In the second part of A Glimpse into the Future, Naumovich concluded that the failure of Ukrainian leaders could be traced to their efforts to create a new western Ruthenian nation. He claimed that such efforts were in vain, and that from the perspective of ethnography, language, literature and ritual the people of Galicia, Kyiv, Moscow, Tobolsk, etc. were all one Russian people. According to Naumovich, only by uniting with other Russians would Galician Ruthenians be able to maintain their East Slavic culture, religion, and traditions. He proposed that Standard Russian should be adopted as the literary language among Ruthenians.
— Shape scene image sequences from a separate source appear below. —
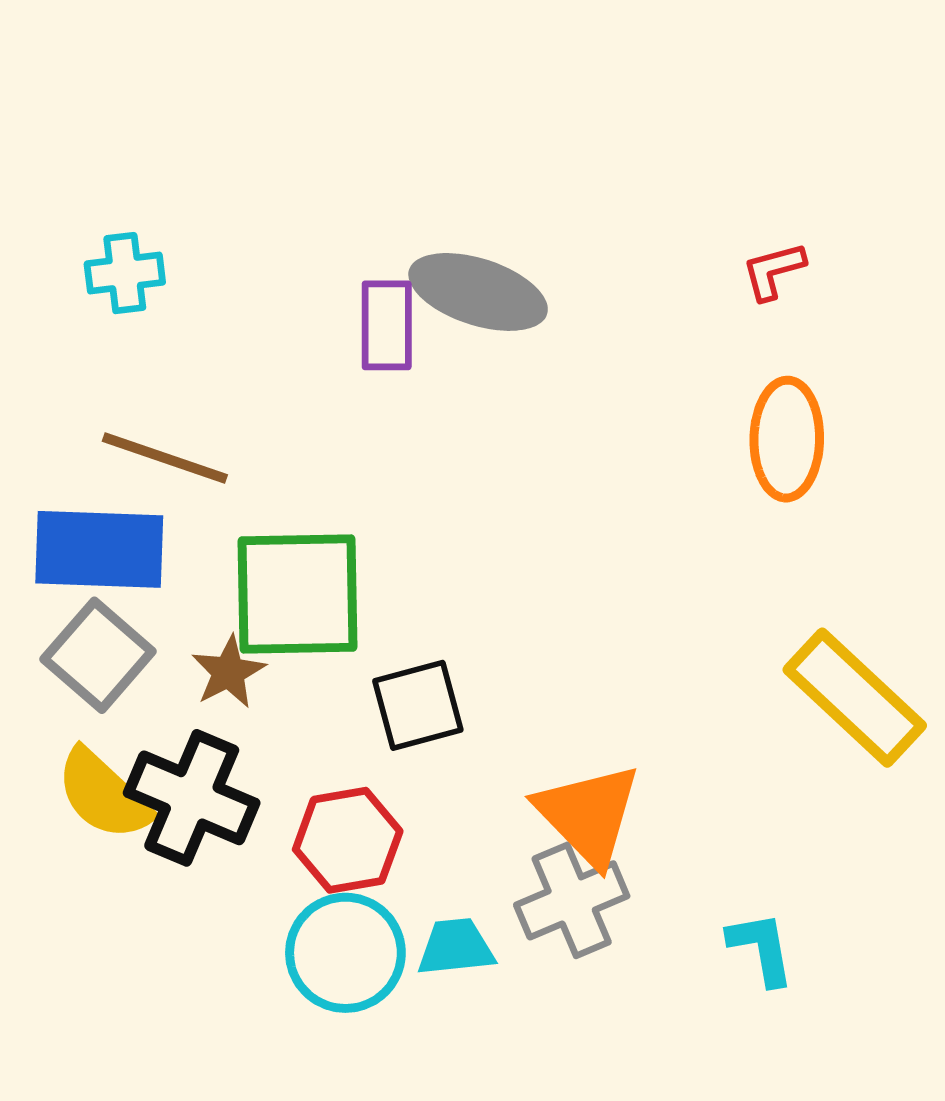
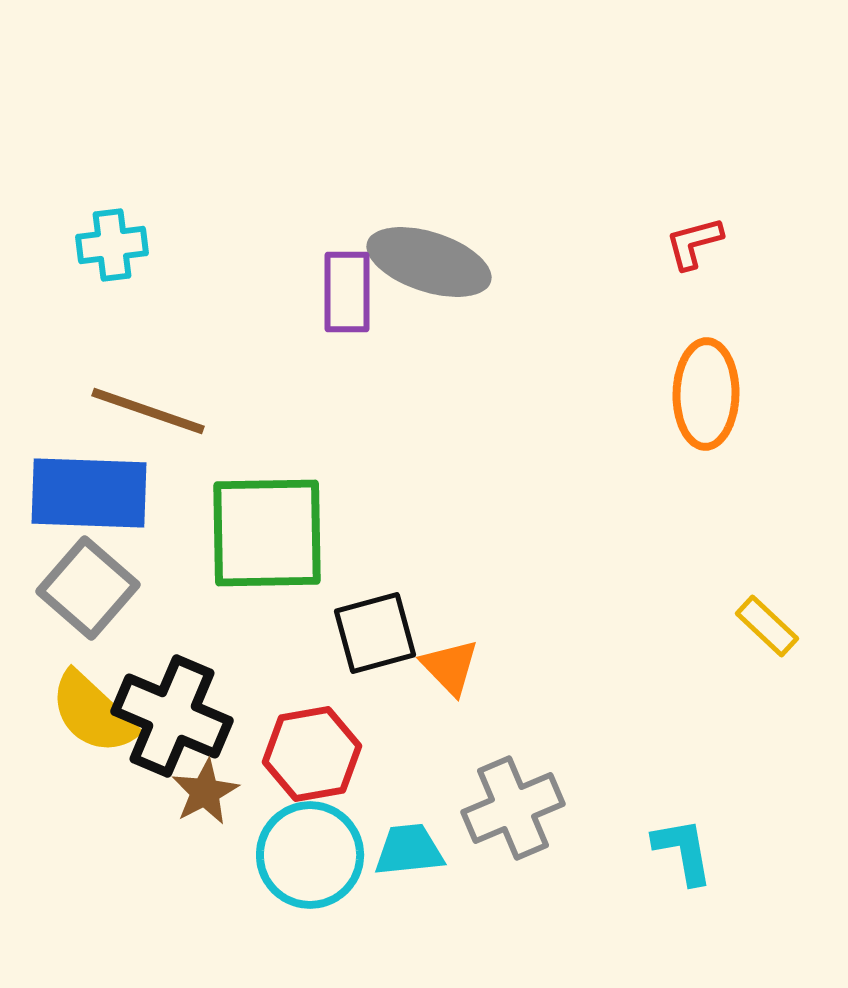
brown star: (228, 672) -> (205, 792), moved
yellow rectangle: (855, 698) -> (767, 626), size x0.5
orange triangle: (588, 815) -> (450, 667), moved, size x0.6

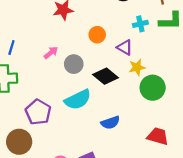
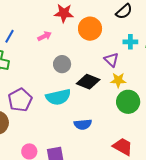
orange circle: (97, 35) -> (90, 29), moved, size x1.5
pink arrow: (51, 53) -> (45, 36), moved
black diamond: (106, 76) -> (88, 82), turned -30

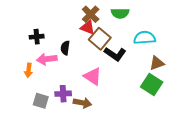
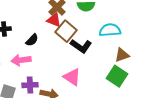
black semicircle: (65, 48) -> (32, 40), turned -144
pink arrow: (47, 59) -> (21, 60), moved
pink triangle: (93, 76) -> (72, 77), moved

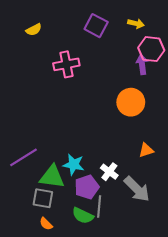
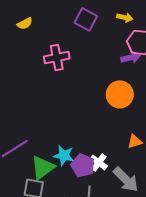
purple arrow: (142, 64) -> (131, 57), turned 84
green triangle: (52, 177) -> (43, 167), turned -44
purple pentagon: (87, 187) -> (83, 165), moved, turned -30

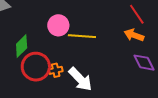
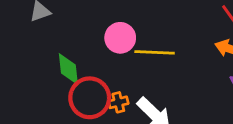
green diamond: (22, 46) -> (68, 69), turned -50

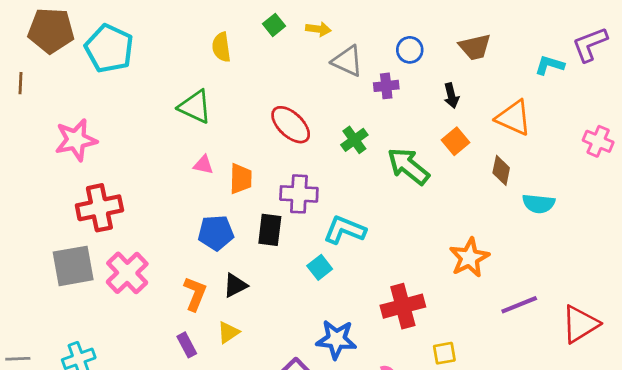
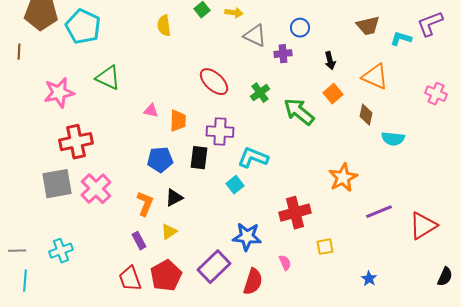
brown trapezoid: (475, 47) -> (368, 26), moved
green triangle: (195, 107) -> (108, 78), moved

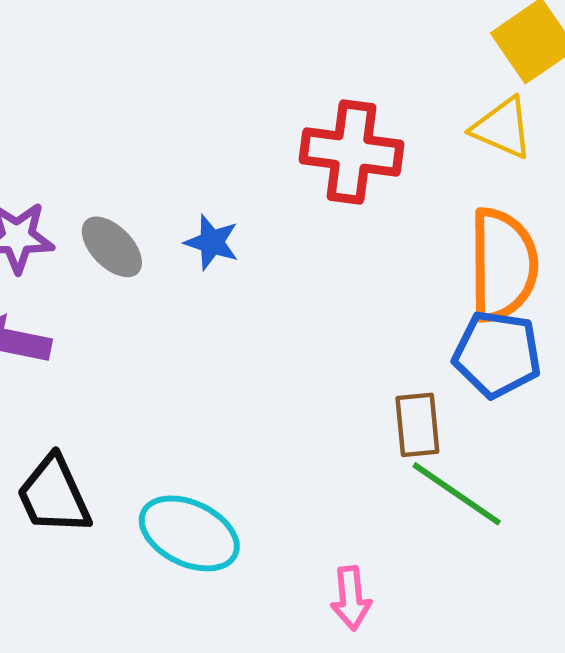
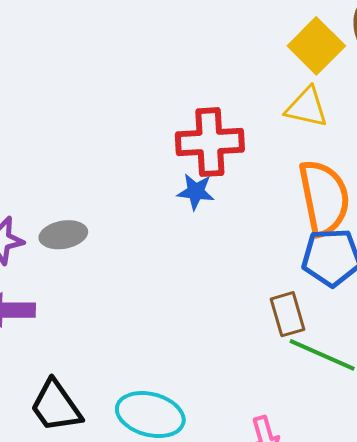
blue star: (212, 242) -> (196, 192), moved
gray ellipse: (112, 247) -> (63, 235), turned -45

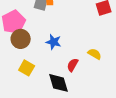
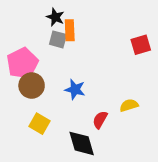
yellow semicircle: (95, 54) -> (129, 105), turned -48

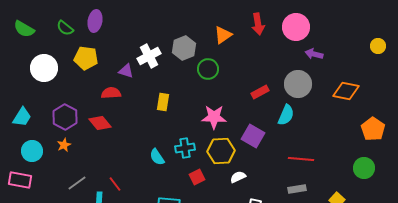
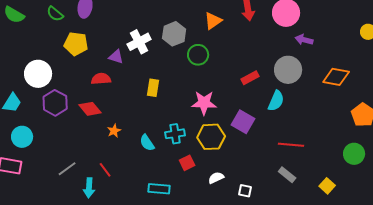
white circle: (44, 68) -> (38, 74), moved
orange star: (64, 145) -> (114, 131), moved
white semicircle: (238, 177) -> (216, 178), moved
gray rectangle: (297, 189) -> (287, 175), turned 48

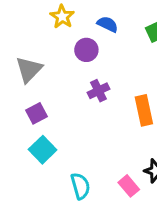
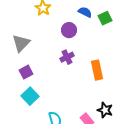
blue semicircle: (108, 24) -> (85, 12), moved
purple circle: (86, 50) -> (69, 30), moved

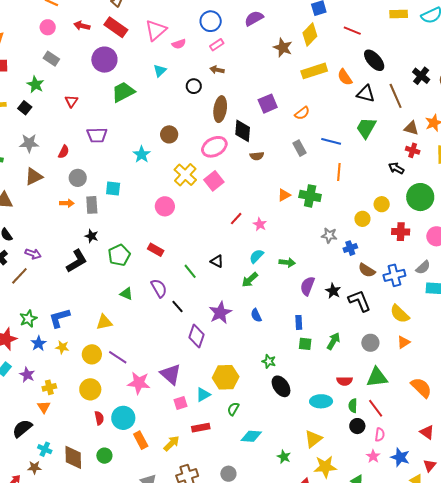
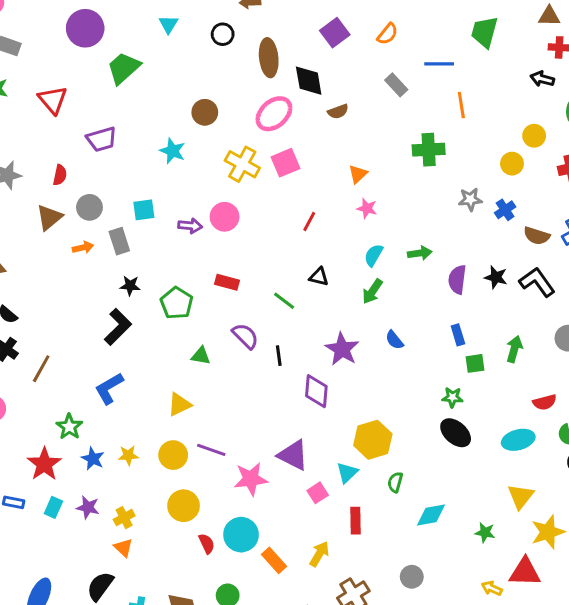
red triangle: (71, 101) -> (53, 100), size x1.5
brown triangle: (34, 177) -> (49, 217), moved
pink square: (214, 181) -> (286, 163), turned 30
orange triangle: (284, 195) -> (358, 174), moved
red line: (236, 219) -> (309, 221), moved
purple arrow: (33, 254) -> (190, 226), moved
black line: (178, 307) -> (279, 356), turned 48
blue L-shape: (59, 318) -> (109, 388), moved
green star: (269, 361) -> (452, 397), moved
red rectangle: (201, 428) -> (355, 521), turned -66

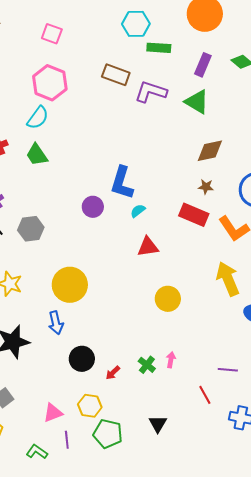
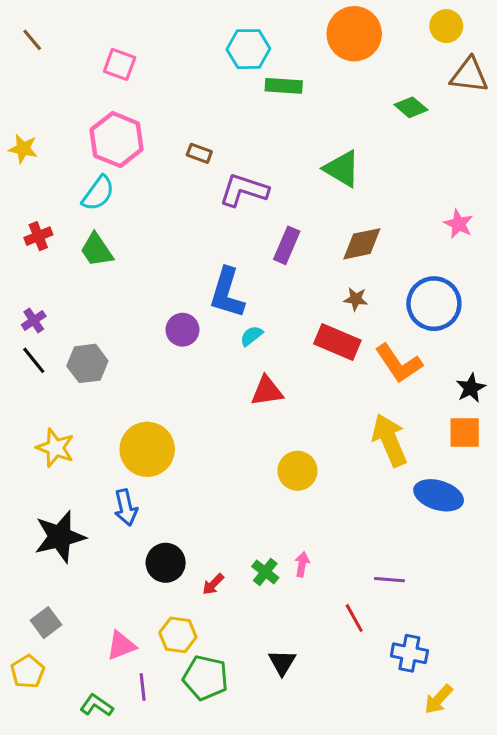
purple rectangle: (203, 65) -> (287, 245), moved
brown rectangle: (116, 75) -> (199, 153), moved, size x0.6
purple L-shape: (151, 92) -> (244, 190), moved

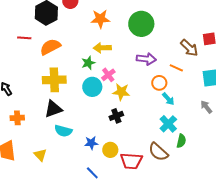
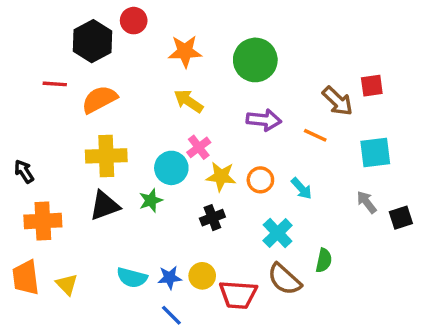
yellow arrow: (102, 48) -> (188, 101), turned 36
green star: (88, 63) -> (151, 200), moved
orange circle: (159, 83) -> (260, 180), moved
orange cross: (17, 118) -> (43, 221), size x1.5
cyan cross: (168, 124) -> (278, 233), moved
cyan semicircle: (63, 131) -> (132, 278), moved
blue star: (91, 143) -> (170, 278), moved
yellow triangle: (40, 155) -> (67, 284), moved

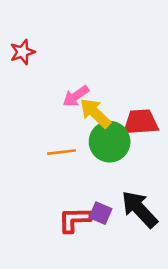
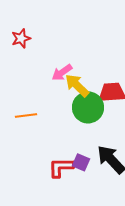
orange line: (61, 152) -> (26, 115), moved

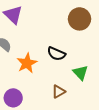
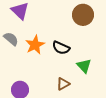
orange star: (27, 63) -> (35, 45), moved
He did not explicitly call for a detachment of eastern Galicia to Russia (perhaps in order to assuage the Austrian censors), but mentioned the case of Italian-populated regions of Switzerland which chose to remain in Switzerland rather than join Italy because they were "happy in Switzerland". Naumovich noted that, in contrast, Ruthenians were "not necessarily happy."

The publication of A Glimpse into the Future caused a response not only in the Austrian but also in the German, French and Russian presses.

Like other Galician Russophiles, Ivan Naumovich claimed a special place for the Ukrainian people within the Russian nation. He declared that the Russian language was derived from "Little Russian" and was only being readopted, and that the modern Russian language had been created in the seventeenth and eighteenth centuries by scholars from Ukraine.